Lymphatic markers, including VEGFR-3, lymphatic vessel endothelial receptor-1 (LYVE-1), and podoplanin, D2-40, and NZ-1, have recently been reported and used to distinguish lymphatic vessels from blood vessels [6-14]. Immunohistochemical studies using these markers have revealed lymphatic differentiation in angiosarcomas [12, 20–27]. MO-LAS were analyzed using vascular markers using flow cytometry. The results showed similar findings in both MO-LAS and ISO-HAS. Both cell lines are positive for the blood vascular marker, CD31, and the lymphatic markers of VEGFR-3 and podoplanin, including D2-40 and NZ-1. These results indicated that both of these cell lines may have similar characteristics of mixed lymphatic and blood vascular endothelium. Flow cytometric analysis was unable to adequately differentiate between the two cell lines. In point of fact, immunohistochemical studies of tumor tissues failed to complete the differentiation between lymphangiosarcoma and other angiosarcomas [25]. Pathological investigations are limited because they cannot exactly identify these two angiosarcomas.

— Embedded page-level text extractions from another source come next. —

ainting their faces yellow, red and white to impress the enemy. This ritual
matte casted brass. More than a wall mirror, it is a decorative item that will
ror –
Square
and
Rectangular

Finally, the gene expression of PROX1 was investigated in both cell lines. PROX1 is a homeobox gene to be expressed in a subpopulation of venous endothelial cells that give rise to the lymphatic system by budding and sprouting [9]. Therefore, in PROX1 null mice, the development of the lymphatic system is arrested, whereas the cardiovascular system is unaffected [9]. Thus, PROX1 is regarded as a master gene in the development of the lymphatic system and to identify lymphatic differentiation [28]. This homeobox gene PROX1 expressed more than 3000-fold in MO-LAS compared with that in ISO-HAS. This result could be definite evidence that MO-LAS is an angiosarcoma cell line of lymphatic origin.

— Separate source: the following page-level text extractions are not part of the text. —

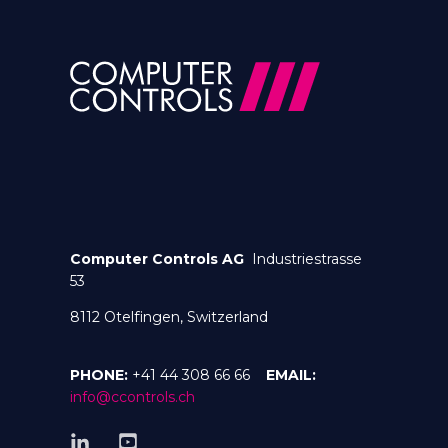
Computer Controls AG
Industriestrasse
53
8112 Otelfingen, Switzerland
PHONE:
+41 44 308 66 66
EMAIL:
info@ccontrols.ch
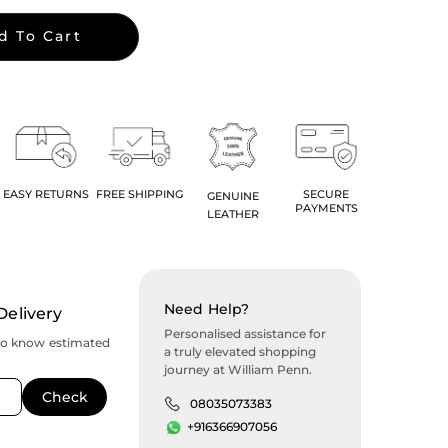
d To Cart
EASY RETURNS
FREE SHIPPING
SECURE
GENUINE
PAYMENTS
LEATHER
Need Help?
Delivery
Personalised assistance for
to know estimated
a truly elevated shopping
journey at William Penn.
08035073383
+916366907056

Meanwhile, MO-LAS did not possess notable oncogene expressions nor p53 mutation (data not shown) as did ISO-HAS [16]. The cytotoxicity assay revealed that MO-LAS was much less sensitive than was ISO-HAS against LAK cells. This suggests that MO-LAS is hardly recognized by the immune system because of less tumor antigenicity. In reconsideration of these results, IL-2 and LAK immunotherapy did not contribute to the patient's prognosis, even though immunotherapy is usually effective for hemangiosarcoma [29-31]. This immunotherapy inefficacy was also observed in our other patients with lymphangiosarcomas.

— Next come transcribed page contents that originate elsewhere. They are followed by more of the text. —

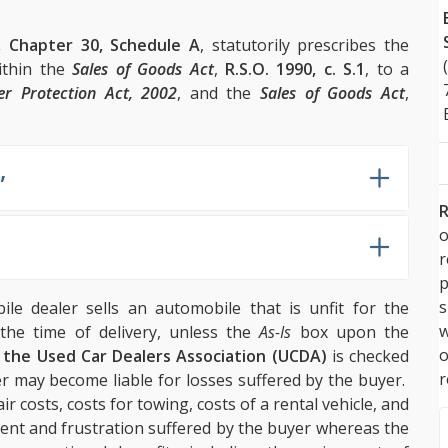
, Chapter 30, Schedule A
, statutorily prescribes the
ithin the
Sales of Goods Act
,
R.S.O. 1990, c. S.1
, to a
r Protection Act, 2002
, and the
Sales of Goods Act
,
,
R
o
p
s
le dealer sells an automobile that is unfit for the
w
the time of delivery, unless the
As-Is
box upon the
m the Used Car Dealers Association (UCDA)
is checked
r
er may become liable for losses suffered by the buyer.
ir costs, costs for towing, costs of a rental vehicle, and
ent and frustration suffered by the buyer whereas the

The establishment of lymphatic differentiated MO-LAS from the patient in the present case with the lymphangiosarcoma may provide evidence confirming the existence of lymphangiosarcoma. MO-LAS could contribute to promoting the investigation of molecular biology for lymphatic differentiation and tumorigenic transformation. Currently, lymphangiosarcoma is more refractory than is hemangiosarcoma, because there are currently no specific therapies for tumors with a lymphatic differentiation [25]. Future studies using MO-LAS will hopefully pave the way for more effective novel therapies for lymphangiosarcoma.